Nur drei weitere Testtage in Barcelona möglich

Sollten der Grand Prix und die Testfahrten über die Bühne gehen, dann werden die Teams am Montagabend Barcelona verlassen und die Autos in der Fabrik für den Transport am kommenden Samstag vorbereiten. Die Testfahrten würden vom 3. bis zum 6. März stattfinden.

Wenn die Bahrain-Testfahrten geopfert werden, um Zeit zu gewinnen und möglicherweise doch den Grand Prix anzusetzen, dann soll vom 28. Februar bis zum 2. März in Barcelona getestet werden. Mehr geht nicht, weil Barcelona von anderen Firmen belegt ist und dann der Abtransport der Autos an den Persischen Golf auf den 5. März gelegt werden müsste.
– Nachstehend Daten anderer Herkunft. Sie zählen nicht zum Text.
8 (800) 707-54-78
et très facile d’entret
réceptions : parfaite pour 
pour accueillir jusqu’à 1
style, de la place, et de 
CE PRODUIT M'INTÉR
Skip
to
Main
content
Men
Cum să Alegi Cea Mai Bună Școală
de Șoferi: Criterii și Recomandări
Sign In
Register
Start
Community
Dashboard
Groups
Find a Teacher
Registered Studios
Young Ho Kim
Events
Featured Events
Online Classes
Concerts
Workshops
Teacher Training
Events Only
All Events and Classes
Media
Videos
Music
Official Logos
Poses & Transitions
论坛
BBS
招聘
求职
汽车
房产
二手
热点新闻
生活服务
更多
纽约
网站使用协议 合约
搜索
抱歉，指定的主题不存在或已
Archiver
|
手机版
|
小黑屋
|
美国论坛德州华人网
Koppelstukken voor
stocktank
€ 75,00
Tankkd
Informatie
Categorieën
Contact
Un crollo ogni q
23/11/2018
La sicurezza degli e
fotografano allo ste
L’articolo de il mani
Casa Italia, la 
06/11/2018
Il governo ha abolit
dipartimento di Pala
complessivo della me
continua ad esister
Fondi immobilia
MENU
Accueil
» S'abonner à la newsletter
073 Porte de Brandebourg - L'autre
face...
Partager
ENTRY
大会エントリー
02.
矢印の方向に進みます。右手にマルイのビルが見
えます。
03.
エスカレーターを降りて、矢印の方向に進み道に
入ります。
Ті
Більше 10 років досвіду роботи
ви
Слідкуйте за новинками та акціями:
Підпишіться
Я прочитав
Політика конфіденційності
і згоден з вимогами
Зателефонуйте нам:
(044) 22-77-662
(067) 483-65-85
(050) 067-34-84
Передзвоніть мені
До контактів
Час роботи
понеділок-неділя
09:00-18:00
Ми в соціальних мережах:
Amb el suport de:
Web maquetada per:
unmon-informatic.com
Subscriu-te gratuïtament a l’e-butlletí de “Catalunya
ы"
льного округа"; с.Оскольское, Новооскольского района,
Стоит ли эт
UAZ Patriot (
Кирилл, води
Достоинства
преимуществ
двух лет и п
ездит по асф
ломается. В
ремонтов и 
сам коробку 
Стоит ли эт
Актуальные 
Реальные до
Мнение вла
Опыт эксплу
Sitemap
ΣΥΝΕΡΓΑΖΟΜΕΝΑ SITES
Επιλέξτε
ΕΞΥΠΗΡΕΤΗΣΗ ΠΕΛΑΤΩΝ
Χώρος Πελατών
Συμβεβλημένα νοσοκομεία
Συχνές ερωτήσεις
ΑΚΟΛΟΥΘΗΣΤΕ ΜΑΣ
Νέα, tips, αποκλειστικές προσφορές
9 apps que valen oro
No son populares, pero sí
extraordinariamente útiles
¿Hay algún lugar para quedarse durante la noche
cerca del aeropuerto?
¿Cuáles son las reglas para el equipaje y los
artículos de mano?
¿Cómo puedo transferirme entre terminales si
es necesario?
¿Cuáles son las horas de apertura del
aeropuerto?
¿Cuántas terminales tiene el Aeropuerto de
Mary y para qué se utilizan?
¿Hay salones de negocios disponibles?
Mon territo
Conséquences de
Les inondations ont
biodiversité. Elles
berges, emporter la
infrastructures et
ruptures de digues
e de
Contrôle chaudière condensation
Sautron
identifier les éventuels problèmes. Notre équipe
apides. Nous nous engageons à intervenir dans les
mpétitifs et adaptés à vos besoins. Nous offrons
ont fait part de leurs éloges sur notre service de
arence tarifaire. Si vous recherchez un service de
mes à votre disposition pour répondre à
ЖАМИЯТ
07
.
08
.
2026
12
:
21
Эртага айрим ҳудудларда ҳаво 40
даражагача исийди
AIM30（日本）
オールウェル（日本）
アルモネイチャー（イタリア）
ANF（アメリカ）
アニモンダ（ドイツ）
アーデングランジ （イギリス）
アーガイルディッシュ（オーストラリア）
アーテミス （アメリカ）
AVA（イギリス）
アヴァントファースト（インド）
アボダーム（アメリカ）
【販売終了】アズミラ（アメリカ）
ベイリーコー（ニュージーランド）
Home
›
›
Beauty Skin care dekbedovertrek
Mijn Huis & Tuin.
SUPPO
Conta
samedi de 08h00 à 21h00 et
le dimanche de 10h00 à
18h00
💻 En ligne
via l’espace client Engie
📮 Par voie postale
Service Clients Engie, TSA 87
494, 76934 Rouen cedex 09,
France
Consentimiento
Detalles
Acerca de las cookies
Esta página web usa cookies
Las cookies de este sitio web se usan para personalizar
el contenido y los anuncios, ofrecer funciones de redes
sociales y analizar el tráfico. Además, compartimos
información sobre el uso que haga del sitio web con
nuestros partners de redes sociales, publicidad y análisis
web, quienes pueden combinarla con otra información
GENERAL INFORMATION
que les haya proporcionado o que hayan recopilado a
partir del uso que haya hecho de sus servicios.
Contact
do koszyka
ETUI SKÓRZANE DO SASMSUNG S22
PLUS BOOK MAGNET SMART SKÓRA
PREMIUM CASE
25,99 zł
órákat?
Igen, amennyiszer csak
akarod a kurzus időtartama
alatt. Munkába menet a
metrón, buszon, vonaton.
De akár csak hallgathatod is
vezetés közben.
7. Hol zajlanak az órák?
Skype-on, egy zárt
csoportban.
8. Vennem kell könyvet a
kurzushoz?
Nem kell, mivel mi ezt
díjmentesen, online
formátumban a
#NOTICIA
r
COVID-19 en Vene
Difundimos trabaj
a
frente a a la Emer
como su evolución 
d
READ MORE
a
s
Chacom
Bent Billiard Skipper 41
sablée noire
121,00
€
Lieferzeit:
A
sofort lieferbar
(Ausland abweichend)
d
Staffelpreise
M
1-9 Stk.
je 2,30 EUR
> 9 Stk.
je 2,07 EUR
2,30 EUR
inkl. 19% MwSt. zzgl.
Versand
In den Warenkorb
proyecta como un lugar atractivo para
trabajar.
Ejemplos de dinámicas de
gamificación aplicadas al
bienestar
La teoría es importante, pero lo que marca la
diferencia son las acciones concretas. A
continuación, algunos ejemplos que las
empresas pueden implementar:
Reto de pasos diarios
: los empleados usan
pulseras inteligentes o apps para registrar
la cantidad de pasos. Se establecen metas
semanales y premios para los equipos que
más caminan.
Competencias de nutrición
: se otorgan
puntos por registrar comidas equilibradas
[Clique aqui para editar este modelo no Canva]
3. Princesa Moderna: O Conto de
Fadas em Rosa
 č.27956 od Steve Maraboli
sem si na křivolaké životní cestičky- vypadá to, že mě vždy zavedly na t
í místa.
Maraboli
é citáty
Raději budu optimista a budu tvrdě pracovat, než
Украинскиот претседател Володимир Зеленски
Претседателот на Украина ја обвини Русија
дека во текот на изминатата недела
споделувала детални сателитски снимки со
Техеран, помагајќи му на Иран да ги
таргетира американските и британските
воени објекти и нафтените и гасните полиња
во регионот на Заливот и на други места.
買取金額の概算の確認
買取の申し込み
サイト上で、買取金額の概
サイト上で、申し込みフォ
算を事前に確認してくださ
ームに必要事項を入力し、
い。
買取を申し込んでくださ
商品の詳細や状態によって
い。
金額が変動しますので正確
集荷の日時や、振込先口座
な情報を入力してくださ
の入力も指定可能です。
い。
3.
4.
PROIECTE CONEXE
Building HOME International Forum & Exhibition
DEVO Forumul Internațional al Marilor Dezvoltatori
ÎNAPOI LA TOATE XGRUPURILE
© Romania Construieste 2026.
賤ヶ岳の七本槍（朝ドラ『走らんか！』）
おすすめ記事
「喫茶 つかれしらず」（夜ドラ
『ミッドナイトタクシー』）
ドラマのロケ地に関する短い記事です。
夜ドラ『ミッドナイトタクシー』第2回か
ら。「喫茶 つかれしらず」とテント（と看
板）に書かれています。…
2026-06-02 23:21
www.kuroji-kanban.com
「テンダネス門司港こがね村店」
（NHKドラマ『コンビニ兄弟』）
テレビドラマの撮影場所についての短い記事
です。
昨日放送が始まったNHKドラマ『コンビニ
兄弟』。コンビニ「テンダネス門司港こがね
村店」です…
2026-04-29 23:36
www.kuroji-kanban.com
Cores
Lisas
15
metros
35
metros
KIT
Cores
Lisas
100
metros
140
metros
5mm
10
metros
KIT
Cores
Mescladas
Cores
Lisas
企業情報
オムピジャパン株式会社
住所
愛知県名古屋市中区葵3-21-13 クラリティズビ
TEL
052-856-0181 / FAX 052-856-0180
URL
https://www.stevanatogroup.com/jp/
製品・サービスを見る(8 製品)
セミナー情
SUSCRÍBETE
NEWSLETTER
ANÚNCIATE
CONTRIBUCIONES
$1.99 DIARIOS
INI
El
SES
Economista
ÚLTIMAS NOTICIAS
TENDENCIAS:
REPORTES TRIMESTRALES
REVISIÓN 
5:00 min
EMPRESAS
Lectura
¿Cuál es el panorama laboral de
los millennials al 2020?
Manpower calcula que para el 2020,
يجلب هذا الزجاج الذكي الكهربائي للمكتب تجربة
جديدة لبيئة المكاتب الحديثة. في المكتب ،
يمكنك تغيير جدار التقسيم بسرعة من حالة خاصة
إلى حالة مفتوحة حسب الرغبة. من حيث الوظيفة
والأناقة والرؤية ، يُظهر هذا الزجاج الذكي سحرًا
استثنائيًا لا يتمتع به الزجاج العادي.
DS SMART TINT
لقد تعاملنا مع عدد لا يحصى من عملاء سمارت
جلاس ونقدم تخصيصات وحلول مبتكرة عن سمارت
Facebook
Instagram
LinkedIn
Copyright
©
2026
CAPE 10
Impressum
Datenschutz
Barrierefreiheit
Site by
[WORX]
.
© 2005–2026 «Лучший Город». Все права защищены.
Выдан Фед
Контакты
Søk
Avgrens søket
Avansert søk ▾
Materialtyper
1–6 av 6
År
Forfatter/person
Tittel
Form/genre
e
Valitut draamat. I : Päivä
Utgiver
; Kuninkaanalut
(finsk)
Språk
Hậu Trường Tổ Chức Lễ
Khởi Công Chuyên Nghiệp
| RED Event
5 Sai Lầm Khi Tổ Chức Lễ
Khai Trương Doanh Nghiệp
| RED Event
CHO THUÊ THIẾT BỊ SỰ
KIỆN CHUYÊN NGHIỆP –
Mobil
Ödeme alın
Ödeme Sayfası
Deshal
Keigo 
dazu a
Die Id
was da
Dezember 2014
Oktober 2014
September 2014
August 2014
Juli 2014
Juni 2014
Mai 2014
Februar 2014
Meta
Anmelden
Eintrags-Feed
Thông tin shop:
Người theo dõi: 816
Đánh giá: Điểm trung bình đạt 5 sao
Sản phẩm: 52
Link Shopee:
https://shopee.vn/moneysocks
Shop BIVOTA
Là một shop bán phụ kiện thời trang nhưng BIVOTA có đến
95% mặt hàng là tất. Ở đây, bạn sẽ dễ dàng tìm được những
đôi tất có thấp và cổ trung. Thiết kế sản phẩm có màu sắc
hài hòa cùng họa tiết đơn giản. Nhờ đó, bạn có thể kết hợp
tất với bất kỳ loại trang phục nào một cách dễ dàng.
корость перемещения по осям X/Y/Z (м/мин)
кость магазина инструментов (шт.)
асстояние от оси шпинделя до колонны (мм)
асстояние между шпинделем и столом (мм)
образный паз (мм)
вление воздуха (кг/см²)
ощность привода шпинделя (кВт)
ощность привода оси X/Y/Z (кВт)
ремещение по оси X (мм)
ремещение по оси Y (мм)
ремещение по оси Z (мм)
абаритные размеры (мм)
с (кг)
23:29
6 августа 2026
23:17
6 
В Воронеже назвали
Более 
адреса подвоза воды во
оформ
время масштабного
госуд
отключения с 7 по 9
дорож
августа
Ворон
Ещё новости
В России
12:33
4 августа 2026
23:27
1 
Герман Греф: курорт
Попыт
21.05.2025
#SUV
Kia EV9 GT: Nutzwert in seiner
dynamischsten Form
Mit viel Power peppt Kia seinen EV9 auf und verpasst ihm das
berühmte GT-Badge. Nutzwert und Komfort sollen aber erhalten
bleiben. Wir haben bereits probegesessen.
Red Bull Racing braucht die letzten Testtage

Die Teams würden damit einen Testtag verlieren. Und einige hätten keine Chance mehr, die letzten Aerodynamikpakete auszuprobieren. Zum Beispiel Red Bull. "Unsere letzte Ausbaustufe sollte an den letzten zwei Bahrain-Testtagen zum Einsatz kommen", verrät Horner. Also am 5. und 6. März. Die Produktion der entsprechenden Teile ist auf den ursprünglich angesetzten Bahrain-Test terminiert.

Im Fahrerlager stellt man sich bereits auf eine Absage des Rennens in Bahrain ein. "Selbst wenn sich die Lage in Bahrain wieder beruhigen sollte, können wir dort nicht einfach so fahren, wenn zwei Wochen davor das Militär Demonstranten erschossen hat", erklärte Williams-Technikchef Sam Michael.